Displaced children bear brunt of conflict in southern Philippines

By JEF TUPAS, Davao City

In December, gunmen shot and killed an indigenous village chief in the southern Philippines. Necasio Presioso died, activists say, because the Banwaon tribal leader vocally opposed the presence of government soldiers in his village.

Since then, former residents of the village he headed in Agusan del Sur province have evacuated en masse. They are fleeing clashes between government troops and communist rebels, the latest hostilities in a long-running insurgency centered on eastern Mindanao.

“It was a bad sign of more deaths to come, so we left,” Nini Sayasaya told ucanews.com.

Sayasaya was among 1,200 others from her area who escaped to a crowded evacuation center in the village of Balit, near San Luis town. When she left, however, she didn’t foresee that death would follow them.

On February 12, Sayasaya’s two-year-old son, Prenton, died. He had suffered from a fever for at least a month before then.

“We did not have the money to buy medicine or bring him to the hospital,” Sayasaya told ucanews.com.

She said at least four others from her group have also died this month: a three-year-old boy, a four-year-old boy, as well as an 18-year-old mother and her stillborn baby.

Amid ongoing military operations against communist rebels in the area, children from displaced indigenous communities continue to suffer.

“The Banwaons are in danger,” said Jun Santiago, a Redemptorist brother who heads the social apostolate of the congregation in the area. “The situation in the evacuation center is really bad.”

He said at least 50 people have fallen sick because of poor living conditions. The displaced villagers sleep on the ground in simple huts made of grass and plastic sheets.

Armed clashes have intensified in recent months, with communist rebels launching attacks against military targets. But many who work with indigenous communities say the government’s strategies have actually alienated the local population.

The government’s Community Organizing for Peace and Development (COPD) program, which aims to convince villagers to stop extending support and resources to communist insurgents, is part of the government’s anti-insurgency program.

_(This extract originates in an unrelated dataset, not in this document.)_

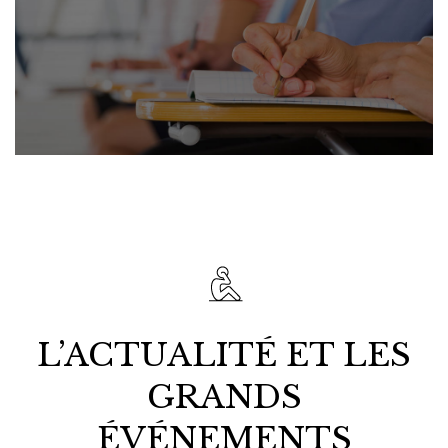
L’ACTUALITÉ ET LES
GRANDS
ÉVÉNEMENTS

Rights groups, however, say COPD has become one of the main causes of human rights abuses. COPD operations include occupying community centers and public structures such as village health centers, community schools and houses, directly placing innocent civilians in harm’s way, activists say.

Santiago said soldiers have occupied highland villages and have actively tried to recruit men to fight for the government as part of the COPD.

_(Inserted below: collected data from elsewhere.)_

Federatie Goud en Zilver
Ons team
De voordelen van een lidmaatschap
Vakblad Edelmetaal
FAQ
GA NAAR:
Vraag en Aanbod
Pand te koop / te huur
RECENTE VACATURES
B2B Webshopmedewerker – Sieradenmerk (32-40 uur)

Instead, the communities decided to flee, believing they would be more secure away from government troops.

However, Major General Eduardo Año, commander of the Army’s 10th Infantry Division, denied soldiers are in villages to terrorize communities.

“There is no truth to the allegations that soldiers are occupying civilian villages,” he said.

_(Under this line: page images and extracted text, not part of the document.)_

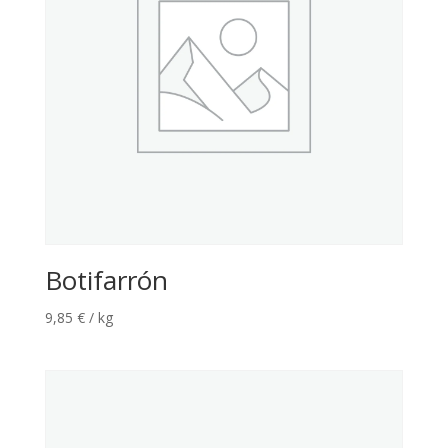
Botifarrón
9,85
€
/ kg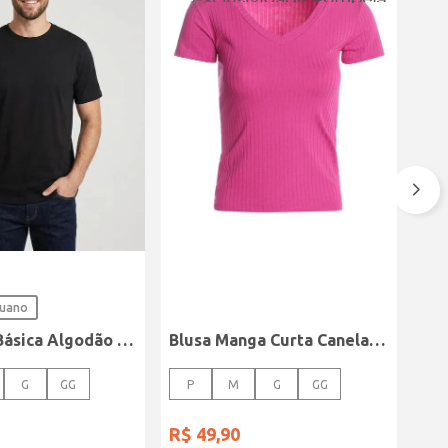
ruano
Camiseta Básica Algodão Peruano Elétron Masculina PRETO
Blusa Manga Curta Canelada Autentique Feminina Rosa
G
GG
P
M
G
GG
R$
49
,
90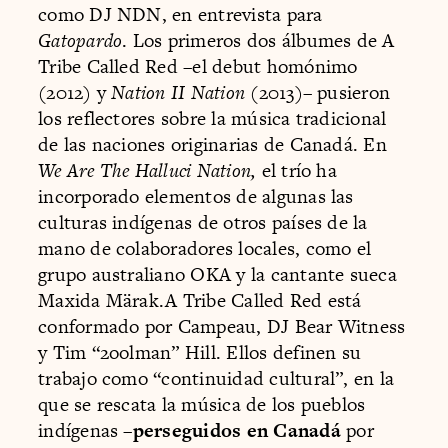
como DJ NDN, en entrevista para
Gatopardo
. Los primeros dos álbumes de A
Tribe Called Red –el debut homónimo
(2012) y
Nation II Nation
(2013)– pusieron
los reflectores sobre la música tradicional
de las naciones originarias de Canadá. En
We Are The Halluci Nation,
el trío ha
incorporado elementos de algunas las
culturas indígenas de otros países de la
mano de colaboradores locales, como el
grupo australiano OKA y la cantante sueca
Maxida Märak.A Tribe Called Red está
conformado por Campeau, DJ Bear Witness
y Tim “2oolman” Hill. Ellos definen su
trabajo como “continuidad cultural”, en la
que se rescata la música de los pueblos
indígenas –
perseguidos en Canadá
por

Congressman Lawrence Lemuel Fortun of the Caraga region said he would look into reports of rights abuses in the area. But, he warned, villagers will continue to be caught in the crossfire until there were genuine peace talks between the government and the communist New People’s Army rebels.

“Peace is the only way to address the issue,” he said. “We have to address the roots of the armed conflict.”

Between 2008 and 2012, as many as 44,000 people were displaced in eastern Mindanao alone, according to a 2013 report from the Geneva-based Internal Displacement Monitoring Center.

According to the Alliance of Indigenous Peoples of the Philippines, up to 50 indigenous people have been killed by military and paramilitary groups since 2010 when President Benigno Aquino came to power and launched the anti-insurgency program.

Dolphin Ogan, secretary general of Kalumaran, a group representing indigenous peoples, blamed the program for the displacement of tribal communities. He said tribesmen who resist the presence of soldiers in their villages have become “primary targets” for military and paramilitary groups.

“The military are not only staying in houses in the community but they have also confiscated schools to use as barracks,” Ogan said, referring to November 2014 reports from rights groups that the military was using classrooms in at least five schools in southern Mindanao as bases for counter-insurgency operations. Military spokespeople have disputed such claims.